Other clips are also impressive, particularly a “moving scene of a little fluffy monster kneeling by a red candle” as well as some detailed stage directions (“wide eyes and an open mouth”) and a description of the desired vibe. asking for Clip Sora creates a Pixar-esque creature that contains DNA from Furby, Gremlin and Sully. Monster Inc.: A Movie Kaname. I remember when that later movie came out, Pixar made a big deal about how difficult it was to make. The extremely complex texture of a monster’s fur As the creature moves around. It took all the wizards at Pixar months to get it right. OpenAI’s new text-to-video machine … just did it.

“It learns about 3D geometry and consistency,” says Tim Brooks, a research scientist about the feat. “We didn’t make it up—it just emerged from looking at a lot of data.”

An AI-generated video created with the prompt, “The animated scene features a close-up of a short fluffy monster kneeling next to a melting red candle. The art style is 3d and realistic, with lighting and textures. is focused on. The mood of the painting is one of wonder and curiosity, as the monster stares into the flame with wide eyes and an open mouth. Its pose and expression convey a sense of innocence and playfulness, as if for the first time in its existence. exploring the world around.The use of warm colors and dramatic lighting further enhance the relaxed atmosphere of the image.

Thanks to OpenAI

While the scenes are certainly impressive, Sora’s most surprising abilities are the ones he hasn’t been trained for. Powered by a version of Diffusion model Powered by OpenAI’s Dalle-3 image generator as well as GPT-4’s Transformer-based engine, Sora doesn’t just create videos that meet the requirements of signage, but does so in a way that complements Cinema Grammar. The emergent grasp of .

This translates into a flair for storytelling.
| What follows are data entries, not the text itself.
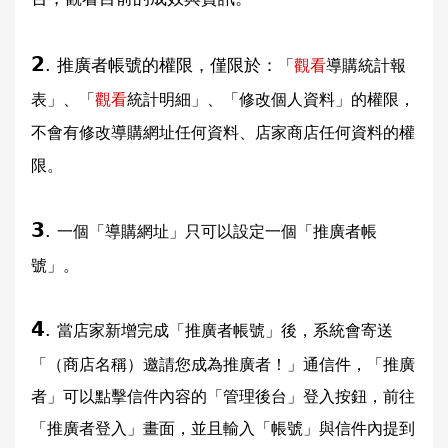
𝟮.
推廣者帳號的權限，僅限於：
「
觀看
導購統計報
表」、「
觀看
統計明細」、「修改個人資料」的權限，
不會有修改導購網址任何資料、店家商店任何資料的權
限。
𝟯.
一個「導購網址」只可以設定一個「推廣者帳
號」。
𝟰.
當店家新增完成「推廣者帳號」後，系統會寄送
「（商店名稱）邀請您成為推廣者！」通信件，「推廣
者」可以點擊信件內容的「管理後台」登入按鈕，前往
「推廣者登入」畫面，並且輸入「帳號」與信件內提到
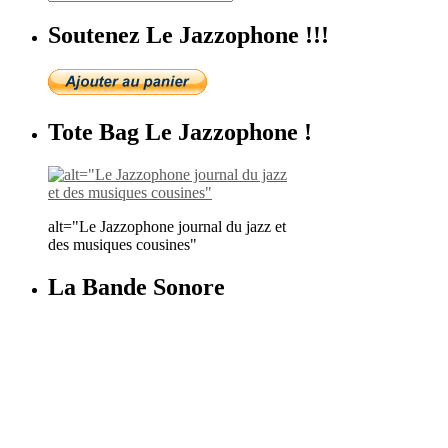
Soutenez Le Jazzophone !!!
Tote Bag Le Jazzophone !
alt="Le Jazzophone journal du jazz et
des musiques cousines"
La Bande Sonore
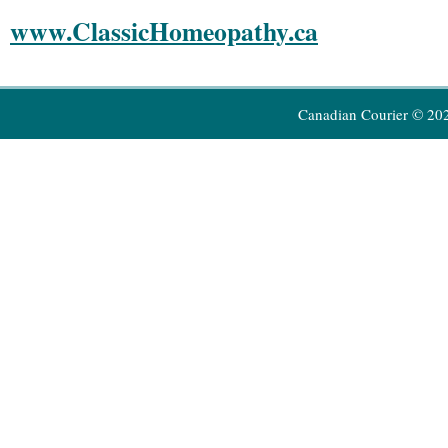
www.ClassicHomeopathy.ca
Canadian Courier © 20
In another video that was created with the caption “a beautifully rendered papercraft world of a coral reef, filled with colorful fish and sea creatures”. Bill Peebles, another researcher on the project, notes that Sora created a narrative ensemble through his camera angles and timing. “There are actually multiple shot changes—they’re not stitched together, but generated all at once by the model,” he says. “We didn’t ask him to do it, it just happened automatically.”

“A beautifully rendered papercraft world of a coral reef, filled with colorful fish and sea creatures,” created with AI-generated video prompts.Thanks to OpenAI

In another instance that I haven’t seen, Sora is prompted to visit the zoo. Peebles says, “It started on a big sign with the name Zoo, slowly scaled down, and then made several changes to show the different animals that live in the zoo. The cinematographic approach that It was not expressly instructed to do so.

One feature in Sora that the OpenAI team hasn’t demonstrated, and may not release for some time, is the ability to create videos from a single image or sequence of frames. “It’s going to be another great way to improve storytelling skills,” says Brooks. “You can draw exactly what you have in mind and then bring it to life.” aware that this feature also has the potential to create deep flaws and misinformation.” Peebles adds, “We’re going to be very careful about all the security implications of this.